● **ASSIGNED TASK**
Make an exact copy of every entry.

● **GIVEN DATA**
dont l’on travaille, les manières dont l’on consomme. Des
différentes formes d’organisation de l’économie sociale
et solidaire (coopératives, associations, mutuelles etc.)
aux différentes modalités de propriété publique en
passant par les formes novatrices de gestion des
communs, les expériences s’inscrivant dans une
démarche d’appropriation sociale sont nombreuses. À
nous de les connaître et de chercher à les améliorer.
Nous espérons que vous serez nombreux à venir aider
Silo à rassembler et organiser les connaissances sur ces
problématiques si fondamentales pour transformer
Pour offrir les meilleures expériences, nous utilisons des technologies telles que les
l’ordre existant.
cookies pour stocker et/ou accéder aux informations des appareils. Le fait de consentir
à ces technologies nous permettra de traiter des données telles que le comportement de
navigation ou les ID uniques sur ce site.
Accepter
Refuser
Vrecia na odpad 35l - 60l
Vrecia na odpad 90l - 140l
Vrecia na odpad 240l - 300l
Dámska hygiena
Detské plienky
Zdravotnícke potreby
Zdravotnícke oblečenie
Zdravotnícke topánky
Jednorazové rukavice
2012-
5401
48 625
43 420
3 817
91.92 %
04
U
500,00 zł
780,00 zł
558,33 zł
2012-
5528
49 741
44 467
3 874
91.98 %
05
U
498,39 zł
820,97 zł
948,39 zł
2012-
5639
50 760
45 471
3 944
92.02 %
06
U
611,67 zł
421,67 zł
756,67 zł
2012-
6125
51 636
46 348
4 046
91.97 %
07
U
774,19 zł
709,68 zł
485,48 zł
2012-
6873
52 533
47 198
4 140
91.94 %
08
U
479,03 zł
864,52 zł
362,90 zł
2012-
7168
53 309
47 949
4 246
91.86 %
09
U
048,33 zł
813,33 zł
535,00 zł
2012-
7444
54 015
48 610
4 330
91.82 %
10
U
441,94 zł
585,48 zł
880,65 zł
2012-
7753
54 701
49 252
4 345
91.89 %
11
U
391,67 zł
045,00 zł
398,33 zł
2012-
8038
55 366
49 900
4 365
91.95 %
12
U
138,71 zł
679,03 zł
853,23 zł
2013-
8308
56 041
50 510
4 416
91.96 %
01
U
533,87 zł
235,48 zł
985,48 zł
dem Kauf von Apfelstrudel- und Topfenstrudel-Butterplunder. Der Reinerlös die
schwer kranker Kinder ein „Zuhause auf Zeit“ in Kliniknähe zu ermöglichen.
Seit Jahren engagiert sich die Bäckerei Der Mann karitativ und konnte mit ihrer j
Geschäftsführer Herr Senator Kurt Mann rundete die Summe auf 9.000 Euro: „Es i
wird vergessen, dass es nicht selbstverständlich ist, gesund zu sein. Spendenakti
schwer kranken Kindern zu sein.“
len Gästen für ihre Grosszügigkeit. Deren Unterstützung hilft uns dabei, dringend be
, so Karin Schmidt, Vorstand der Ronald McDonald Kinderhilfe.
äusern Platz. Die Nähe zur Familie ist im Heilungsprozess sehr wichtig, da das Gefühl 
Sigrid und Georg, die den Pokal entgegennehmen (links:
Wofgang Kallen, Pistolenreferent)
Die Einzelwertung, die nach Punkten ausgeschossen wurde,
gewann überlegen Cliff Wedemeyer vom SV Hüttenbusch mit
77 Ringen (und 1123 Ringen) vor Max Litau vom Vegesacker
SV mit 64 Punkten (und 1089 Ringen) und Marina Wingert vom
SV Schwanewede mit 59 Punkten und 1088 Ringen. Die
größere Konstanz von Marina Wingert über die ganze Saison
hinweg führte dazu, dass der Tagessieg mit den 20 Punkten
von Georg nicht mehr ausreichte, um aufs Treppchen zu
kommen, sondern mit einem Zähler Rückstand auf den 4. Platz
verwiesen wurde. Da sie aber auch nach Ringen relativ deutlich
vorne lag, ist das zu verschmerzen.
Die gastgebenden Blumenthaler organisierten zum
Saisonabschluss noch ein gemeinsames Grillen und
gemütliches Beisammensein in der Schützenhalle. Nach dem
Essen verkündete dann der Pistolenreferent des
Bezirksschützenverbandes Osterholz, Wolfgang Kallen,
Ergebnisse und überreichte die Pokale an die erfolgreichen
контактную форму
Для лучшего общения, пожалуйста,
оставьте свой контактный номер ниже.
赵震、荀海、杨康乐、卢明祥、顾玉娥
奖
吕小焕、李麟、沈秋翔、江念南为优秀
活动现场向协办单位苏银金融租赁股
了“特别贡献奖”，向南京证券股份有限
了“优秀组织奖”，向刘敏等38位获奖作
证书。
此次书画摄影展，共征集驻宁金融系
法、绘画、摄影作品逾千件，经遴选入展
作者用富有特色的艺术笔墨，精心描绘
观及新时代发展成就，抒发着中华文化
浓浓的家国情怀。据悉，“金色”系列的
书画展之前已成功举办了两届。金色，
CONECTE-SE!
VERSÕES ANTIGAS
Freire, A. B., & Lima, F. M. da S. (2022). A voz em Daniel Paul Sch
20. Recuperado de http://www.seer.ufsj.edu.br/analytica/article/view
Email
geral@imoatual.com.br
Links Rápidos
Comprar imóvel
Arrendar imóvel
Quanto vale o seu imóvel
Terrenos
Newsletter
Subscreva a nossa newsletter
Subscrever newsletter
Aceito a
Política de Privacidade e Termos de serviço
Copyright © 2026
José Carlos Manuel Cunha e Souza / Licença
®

● **YOUR SOLUTION**
dont l’on travaille, les manières dont l’on consomme. Des
différentes formes d’organisation de l’économie sociale
et solidaire (coopératives, associations, mutuelles etc.)
aux différentes modalités de propriété publique en
passant par les formes novatrices de gestion des
communs, les expériences s’inscrivant dans une
démarche d’appropriation sociale sont nombreuses. À
nous de les connaître et de chercher à les améliorer.
Nous espérons que vous serez nombreux à venir aider
Silo à rassembler et organiser les connaissances sur ces
problématiques si fondamentales pour transformer
Pour offrir les meilleures expériences, nous utilisons des technologies telles que les
l’ordre existant.
cookies pour stocker et/ou accéder aux informations des appareils. Le fait de consentir
à ces technologies nous permettra de traiter des données telles que le comportement de
navigation ou les ID uniques sur ce site.
Accepter
Refuser
Vrecia na odpad 35l - 60l
Vrecia na odpad 90l - 140l
Vrecia na odpad 240l - 300l
Dámska hygiena
Detské plienky
Zdravotnícke potreby
Zdravotnícke oblečenie
Zdravotnícke topánky
Jednorazové rukavice
2012-
5401
48 625
43 420
3 817
91.92 %
04
U
500,00 zł
780,00 zł
558,33 zł
2012-
5528
49 741
44 467
3 874
91.98 %
05
U
498,39 zł
820,97 zł
948,39 zł
2012-
5639
50 760
45 471
3 944
92.02 %
06
U
611,67 zł
421,67 zł
756,67 zł
2012-
6125
51 636
46 348
4 046
91.97 %
07
U
774,19 zł
709,68 zł
485,48 zł
2012-
6873
52 533
47 198
4 140
91.94 %
08
U
479,03 zł
864,52 zł
362,90 zł
2012-
7168
53 309
47 949
4 246
91.86 %
09
U
048,33 zł
813,33 zł
535,00 zł
2012-
7444
54 015
48 610
4 330
91.82 %
10
U
441,94 zł
585,48 zł
880,65 zł
2012-
7753
54 701
49 252
4 345
91.89 %
11
U
391,67 zł
045,00 zł
398,33 zł
2012-
8038
55 366
49 900
4 365
91.95 %
12
U
138,71 zł
679,03 zł
853,23 zł
2013-
8308
56 041
50 510
4 416
91.96 %
01
U
533,87 zł
235,48 zł
985,48 zł
dem Kauf von Apfelstrudel- und Topfenstrudel-Butterplunder. Der Reinerlös die
schwer kranker Kinder ein „Zuhause auf Zeit“ in Kliniknähe zu ermöglichen.
Seit Jahren engagiert sich die Bäckerei Der Mann karitativ und konnte mit ihrer j
Geschäftsführer Herr Senator Kurt Mann rundete die Summe auf 9.000 Euro: „Es i
wird vergessen, dass es nicht selbstverständlich ist, gesund zu sein. Spendenakti
schwer kranken Kindern zu sein.“
len Gästen für ihre Grosszügigkeit. Deren Unterstützung hilft uns dabei, dringend be
, so Karin Schmidt, Vorstand der Ronald McDonald Kinderhilfe.
äusern Platz. Die Nähe zur Familie ist im Heilungsprozess sehr wichtig, da das Gefühl 
Sigrid und Georg, die den Pokal entgegennehmen (links:
Wofgang Kallen, Pistolenreferent)
Die Einzelwertung, die nach Punkten ausgeschossen wurde,
gewann überlegen Cliff Wedemeyer vom SV Hüttenbusch mit
77 Ringen (und 1123 Ringen) vor Max Litau vom Vegesacker
SV mit 64 Punkten (und 1089 Ringen) und Marina Wingert vom
SV Schwanewede mit 59 Punkten und 1088 Ringen. Die
größere Konstanz von Marina Wingert über die ganze Saison
hinweg führte dazu, dass der Tagessieg mit den 20 Punkten
von Georg nicht mehr ausreichte, um aufs Treppchen zu
kommen, sondern mit einem Zähler Rückstand auf den 4. Platz
verwiesen wurde. Da sie aber auch nach Ringen relativ deutlich
vorne lag, ist das zu verschmerzen.
Die gastgebenden Blumenthaler organisierten zum
Saisonabschluss noch ein gemeinsames Grillen und
gemütliches Beisammensein in der Schützenhalle. Nach dem
Essen verkündete dann der Pistolenreferent des
Bezirksschützenverbandes Osterholz, Wolfgang Kallen,
Ergebnisse und überreichte die Pokale an die erfolgreichen
контактную форму
Для лучшего общения, пожалуйста,
оставьте свой контактный номер ниже.
赵震、荀海、杨康乐、卢明祥、顾玉娥
奖
吕小焕、李麟、沈秋翔、江念南为优秀
活动现场向协办单位苏银金融租赁股
了“特别贡献奖”，向南京证券股份有限
了“优秀组织奖”，向刘敏等38位获奖作
证书。
此次书画摄影展，共征集驻宁金融系
法、绘画、摄影作品逾千件，经遴选入展
作者用富有特色的艺术笔墨，精心描绘
观及新时代发展成就，抒发着中华文化
浓浓的家国情怀。据悉，“金色”系列的
书画展之前已成功举办了两届。金色，
CONECTE-SE!
VERSÕES ANTIGAS
Freire, A. B., & Lima, F. M. da S. (2022). A voz em Daniel Paul Sch
20. Recuperado de http://www.seer.ufsj.edu.br/analytica/article/view
Email
geral@imoatual.com.br
Links Rápidos
Comprar imóvel
Arrendar imóvel
Quanto vale o seu imóvel
Terrenos
Newsletter
Subscreva a nossa newsletter
Subscrever newsletter
Aceito a
Política de Privacidade e Termos de serviço
Copyright © 2026
José Carlos Manuel Cunha e Souza / Licença
®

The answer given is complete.